VigilaMed may terminate services immediately in the event of:
- Non-payment of fees
- Material breach of these Terms or the service agreement
- Client's use of our services for illegal or unethical purposes
- Any other circumstances that make continuation of the engagement untenable
Upon termination, the client shall pay all outstanding fees for services rendered up to the termination date. Sections 3 (No Guarantee of Regulatory Outcomes), 4 (Intellectual Property Rights), 5 (Limitation of Liability), 6 (Confidentiality), 9 (Governing Law), and 10 (General Provisions) shall survive termination.
9. Governing Law and Jurisdiction
Scottish and UK Law:
These Terms of Service are governed by and construed in accordance with the laws of Scotland, United Kingdom. Any disputes, claims, or legal proceedings arising from or relating to these Terms, our services, or the relationship between the parties shall be subject to the exclusive jurisdiction of the Scottish courts and the courts of the United Kingdom.
Both parties irrevocably agree that the courts of Scotland and the United Kingdom shall have exclusive jurisdiction to settle any dispute or claim arising out of or in connection with these Terms or our services, and waive any objection to such jurisdiction on the grounds of venue or forum non conveniens.
10. General Provisions
10.1 Entire Agreement
These Terms, together with any executed service agreements, Statements of Work, and confidentiality agreements, constitute the entire agreement between the parties regarding the provision of consultancy services and supersede all prior agreements, understandings, and communications, whether written or oral.
10.2 Amendments
These Terms may be amended only by written agreement signed by both parties.
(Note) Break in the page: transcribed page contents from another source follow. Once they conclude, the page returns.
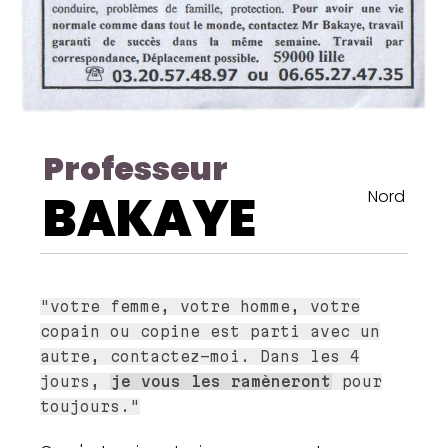
Professeur
BAKAYE
Nord
"votre femme, votre homme, votre
copain ou copine est parti avec un
autre, contactez-moi. Dans les 4
jours,
je vous les ramèneront
pour
toujours."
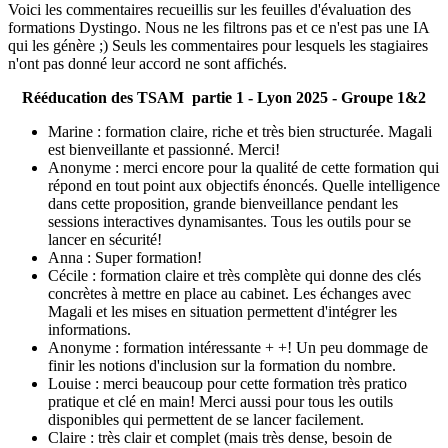
Voici les commentaires recueillis sur les feuilles d'évaluation des
formations Dystingo. Nous ne les filtrons pas et ce n'est pas une IA
qui les génère ;) Seuls les commentaires pour lesquels les stagiaires
n'ont pas donné leur accord ne sont affichés.
Rééducation des TSAM partie 1 - Lyon 2025 - Groupe 1&2
Marine : formation claire, riche et très bien structurée. Magali
est bienveillante et passionné. Merci!
Anonyme : merci encore pour la qualité de cette formation qui
répond en tout point aux objectifs énoncés. Quelle intelligence
dans cette proposition, grande bienveillance pendant les
sessions interactives dynamisantes. Tous les outils pour se
lancer en sécurité!
Anna : Super formation!
Cécile : formation claire et très complète qui donne des clés
concrètes à mettre en place au cabinet. Les échanges avec
Magali et les mises en situation permettent d'intégrer les
informations.
Anonyme : formation intéressante + +! Un peu dommage de
finir les notions d'inclusion sur la formation du nombre.
Louise : merci beaucoup pour cette formation très pratico
pratique et clé en main! Merci aussi pour tous les outils
disponibles qui permettent de se lancer facilement.
Claire : très clair et complet (mais très dense, besoin de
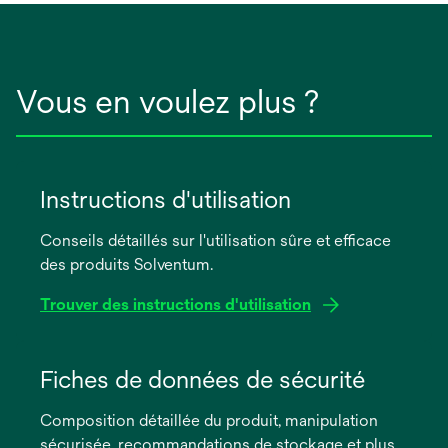
Vous en voulez plus ?
Instructions d'utilisation
Conseils détaillés sur l'utilisation sûre et efficace
des produits Solventum.
Trouver des instructions d'utilisation
s’ouvre
dans
Fiches de données de sécurité
un
Composition détaillée du produit, manipulation
nouvel
sécurisée, recommandations de stockage et plus
onglet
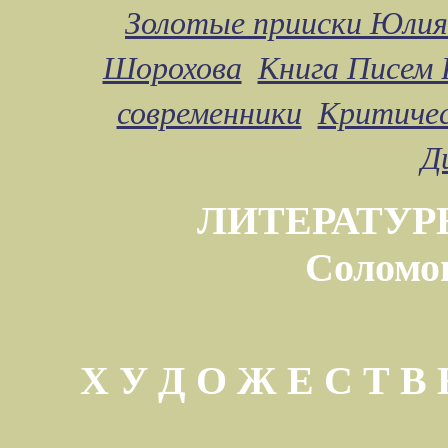
Золотые прииски Юлия
Шорохова
Книга Писем 
современники
Критичес
Д
ЛИТЕРАТУР
Соломо
Х У Д О Ж Е С Т 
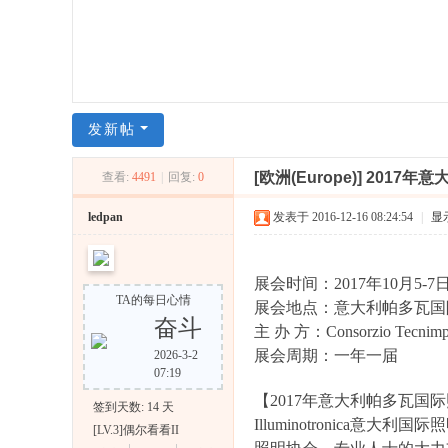
翩
日
科
技
发新帖
-
L
[欧洲(Europe)]
2017年
查看:
4491
|
回复:
0
E
ledpan
发表于 2016-12-16 08:24:54
|
显
D
论
坛
展会时间：2017年10月5-7
TA的每日心情
|
展会地点：意大利帕多瓦国
奋斗
主 办 方：Consorzio Tecnimp
中
展会周期：一年一届
2026-3-2
国
07:19
L
【2017年意大利帕多瓦国
签到天数: 14 天
E
Illuminotronica意
[LV.3]偶尔看看II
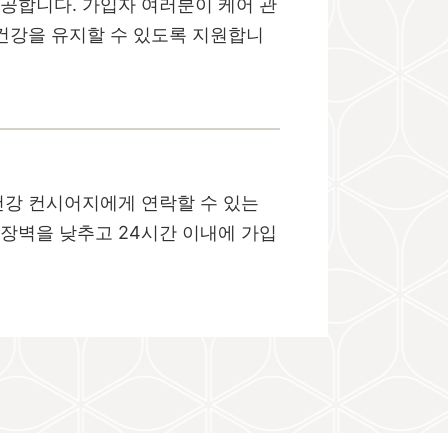
제공합니다. 가입자 여러분이 케어 관
 건강을 유지할 수 있도록 지원합니
건강 컨시어지에게 연락할 수 있는
 장벽을 낮추고 24시간 이내에 가입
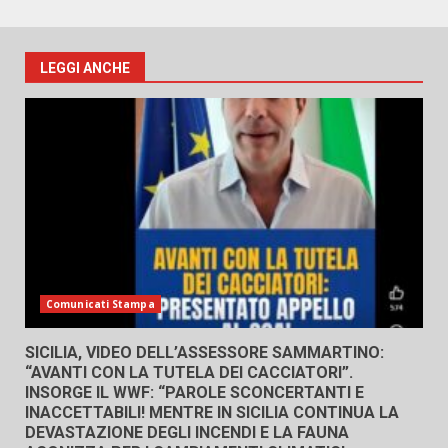
LEGGI ANCHE
Comunicati Stampa
SICILIA, VIDEO DELL’ASSESSORE SAMMARTINO:
“AVANTI CON LA TUTELA DEI CACCIATORI”.
INSORGE IL WWF: “PAROLE SCONCERTANTI E
INACCETTABILI! MENTRE IN SICILIA CONTINUA LA
DEVASTAZIONE DEGLI INCENDI E LA FAUNA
VigilaMed reserves the right to update these Terms from time to time, but such updates will not apply to existing engagements unless expressly agreed in writing.
10.3 Severability
If any provision of these Terms is found to be invalid, illegal, or unenforceable by a court of competent jurisdiction, the remaining provisions shall remain in full force and effect, and the invalid provision shall be modified to the minimum extent necessary to make it valid and enforceable.
10.4 Waiver
No waiver of any provision of these Terms shall be effective unless in writing and signed by the party waiving such provision. A waiver of any breach shall not constitute a waiver of any subsequent breach.
10.5 Independent Contractor
VigilaMed is an independent contractor and not an employee, agent, or partner of the client. Nothing in these Terms creates a partnership, joint venture, or agency relationship between the parties.
10.6 Force Majeure
Neither party shall be liable for any failure or delay in performance under these Terms due to circumstances beyond its reasonable control, including but not limited to acts of God, war, terrorism, pandemics, government regulations, natural disasters, or other force majeure events.
10.7 Assignment
Neither party may assign or transfer these Terms or any rights or obligations hereunder without the prior written consent of the other party, except that VigilaMed may assign these Terms to an affiliate or in connection with a merger, acquisition, or sale of assets.
10.8 Notices
All notices, requests, and communications under these Terms must be in writing and delivered to the addresses specified in the service agreement or, if no such agreement exists, to the parties' registered addresses. Notices may be delivered by email, registered mail, or courier service.
11. Contact Information
If you have questions, concerns, or requests regarding these Terms of Service, please contact us:
VigilaMed Ltd
Managing Director - Michelle Hilling
Email: Michelle.Hilling@VigilaMed.com
Address: 110-112 Buchanan Street, Glasgow, G1 2JN, United Kingdom
Registration Number: SC845807
These Terms of Service were last reviewed and updated in January 2026. By engaging with VigilaMed's services, you acknowledge that you have read, understood, and agree to be bound by these Terms.